Pero, entre nosotros, la más potente de las industrias sigue siendo el turismo. Y éste tiene que ver no sólo con el sol y las playas sino también con aspectos urbanos. Por desgracia carecemos de un tejido industrial sólido. Nuestro saldo en estos momentos está en número de parados y parece que se nos empuje, como última solución, al autoempleo. Los ciudadanos siguen observando la realidad sin esperanza. Y por ello actualmente algunos cambios en las ciudades se estiman innecesarios, como hace poco sucedió en el complejo problema de Burgos. Existe, además, un espíritu conservador en el ánimo ciudadano respecto a la ciudad. El proyecto de reforma de la Diagonal en Barcelona le costó las elecciones al anterior alcalde. Trías, en cambio, ha optado por la vía directa y tiene el centro en estado de excepción. La actuación en los barrios, sin embargo, es más discreta, por no decir inexistente. Ser una ciudad turística tiene sus peajes: cambiar para que nada cambie. Salvo a los artistas hiperrealistas la ciudad de hoy apenas si es fuente de inspiración.

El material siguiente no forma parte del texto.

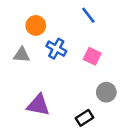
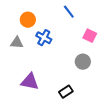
pink square: (92, 56) -> (90, 36), moved
gray circle: (106, 92) -> (83, 62), moved

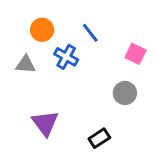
blue line: (69, 12) -> (90, 33), moved
purple triangle: (30, 82) -> (45, 123), turned 42

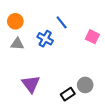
orange circle: (42, 30) -> (15, 21), moved
gray circle: (125, 93) -> (85, 85), moved

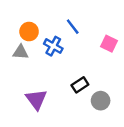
orange circle: (15, 21) -> (29, 32), moved
black rectangle: (68, 94) -> (80, 85), moved

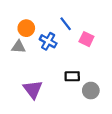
pink square: (109, 44) -> (86, 39), moved
black rectangle: (80, 85) -> (72, 76), turned 32

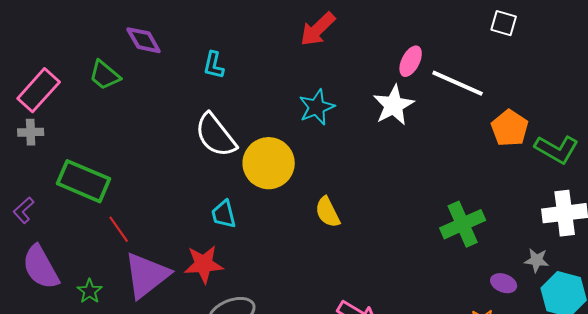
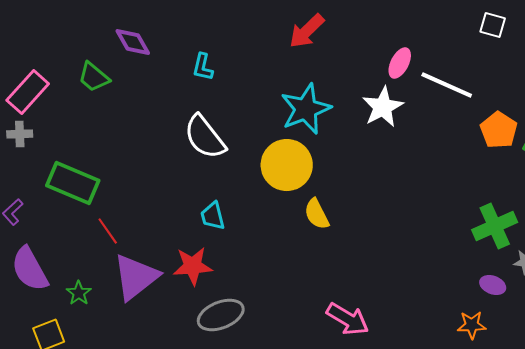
cyan star: (317, 107) -> (306, 109), size x1.4
yellow circle: (269, 163) -> (287, 165), moved
green cross: (463, 224) -> (495, 226), moved

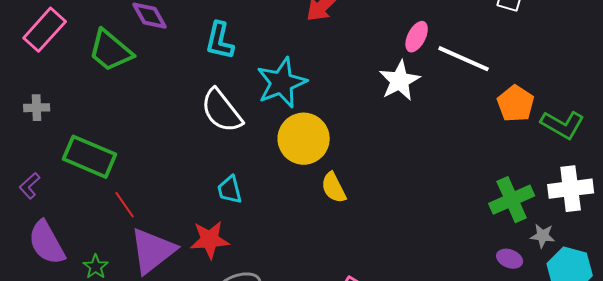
cyan L-shape: (203, 67) -> (220, 41), size x1.4
green trapezoid: (94, 77) -> (111, 51), size x1.4
pink rectangle: (28, 92) -> (45, 30), moved
cyan star: (306, 109) -> (282, 83), moved

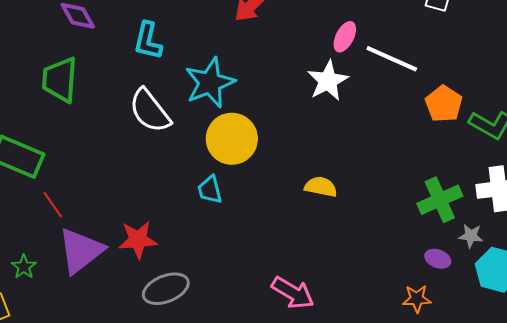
green trapezoid: (111, 51) -> (60, 80), moved, turned 54
yellow semicircle: (334, 188) -> (321, 187), moved, turned 128
cyan trapezoid: (230, 190) -> (210, 190), moved

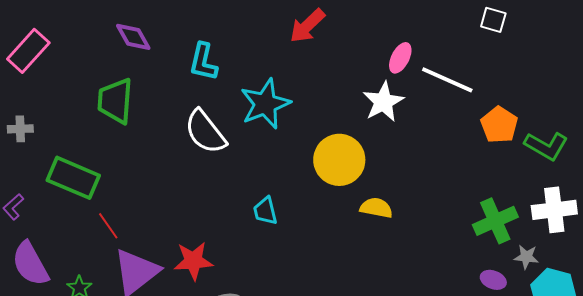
yellow circle: (232, 139) -> (339, 160), moved

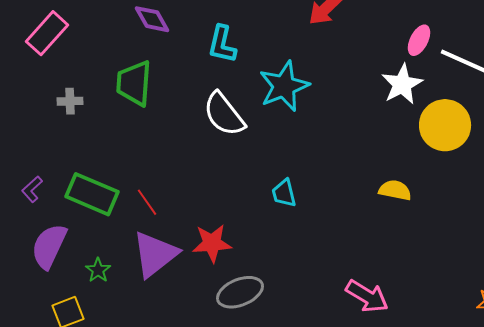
gray cross: (20, 129) -> (70, 101), moved
yellow circle: (339, 160) -> (445, 125), moved
green rectangle: (73, 178) -> (92, 194), moved
red line: (108, 226) -> (147, 202), moved
purple semicircle: (30, 264) -> (49, 246), turned 54

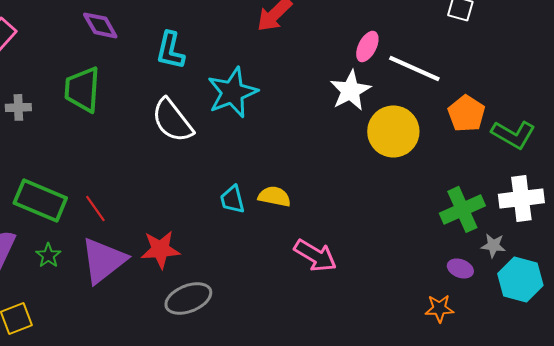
yellow semicircle: (395, 190) -> (274, 196), moved
green star: (98, 270) -> (48, 255), moved
pink arrow: (367, 296) -> (315, 255), moved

Sería la hora de los arquitectos (que se encuentran sin trabajo) y de los urbanistas con imaginación. Nuestras ciudades, pese a todo, seguirán creciendo, aunque en estos momentos, los más duros de la crisis económica, hay quienes regresan al campo y prefieren una vida más plácida. Pero los grupos inmobiliarios extranjeros saben bien que el retorno del hombre a la ciudad es inevitable. Mientras tanto vamos perdiendo el carácter que tuvieron en su día las grandes ciudades y es hora de salvar los escasos emblemas que todavía perduran. No nos limitamos a destruir la Naturaleza, también nuestra propia obra sobre ella: la ciudad, contra la que se perpetran los mayores desaguisados.